Transcribe the records below exactly as they appear, omitting any pictures.

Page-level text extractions
· · · · ·

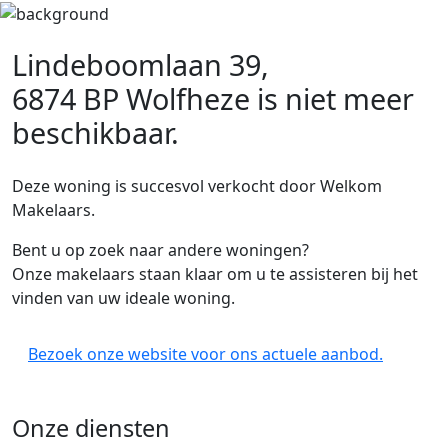
Lindeboomlaan 39,
6874 BP Wolfheze
is niet meer
beschikbaar.
Deze woning is succesvol verkocht door Welkom
Makelaars.
Bent u op zoek naar andere woningen?
Onze makelaars staan klaar om u te assisteren bij het
vinden van uw ideale woning.
Bezoek onze website voor ons actuele aanbod.
Onze diensten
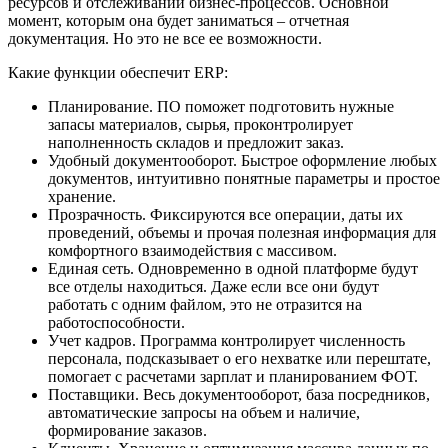
ресурсов и отслеживании бизнес-процессов. Основной
момент, которым она будет заниматься – отчетная
документация. Но это не все ее возможности.
Какие функции обеспечит ERP:
Планирование. ПО поможет подготовить нужные
запасы материалов, сырья, проконтролирует
наполненность складов и предложит заказ.
Удобный документооборот. Быстрое оформление любых
документов, интуитивно понятные параметры и простое
хранение.
Прозрачность. Фиксируются все операции, даты их
проведений, объемы и прочая полезная информация для
комфортного взаимодействия с массивом.
Единая сеть. Одновременно в одной платформе будут
все отделы находиться. Даже если все они будут
работать с одним файлом, это не отразится на
работоспособности.
Учет кадров. Программа контролирует численность
персонала, подсказывает о его нехватке или перештате,
помогает с расчетами зарплат и планированием ФОТ.
Поставщики. Весь документооборот, база посредников,
автоматические запросы на объем и наличие,
формирование заказов.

· · · · ·

Solution to the exercise:
Lindeboomlaan 39,
6874 BP Wolfheze
is niet meer
beschikbaar.
Deze woning is succesvol verkocht door Welkom
Makelaars.
Bent u op zoek naar andere woningen?
Onze makelaars staan klaar om u te assisteren bij het
vinden van uw ideale woning.
Bezoek onze website voor ons actuele aanbod.
Onze diensten
ресурсов и отслеживании бизнес-процессов. Основной
момент, которым она будет заниматься – отчетная
документация. Но это не все ее возможности.
Какие функции обеспечит ERP:
Планирование. ПО поможет подготовить нужные
запасы материалов, сырья, проконтролирует
наполненность складов и предложит заказ.
Удобный документооборот. Быстрое оформление любых
документов, интуитивно понятные параметры и простое
хранение.
Прозрачность. Фиксируются все операции, даты их
проведений, объемы и прочая полезная информация для
комфортного взаимодействия с массивом.
Единая сеть. Одновременно в одной платформе будут
все отделы находиться. Даже если все они будут
работать с одним файлом, это не отразится на
работоспособности.
Учет кадров. Программа контролирует численность
персонала, подсказывает о его нехватке или перештате,
помогает с расчетами зарплат и планированием ФОТ.
Поставщики. Весь документооборот, база посредников,
автоматические запросы на объем и наличие,
формирование заказов.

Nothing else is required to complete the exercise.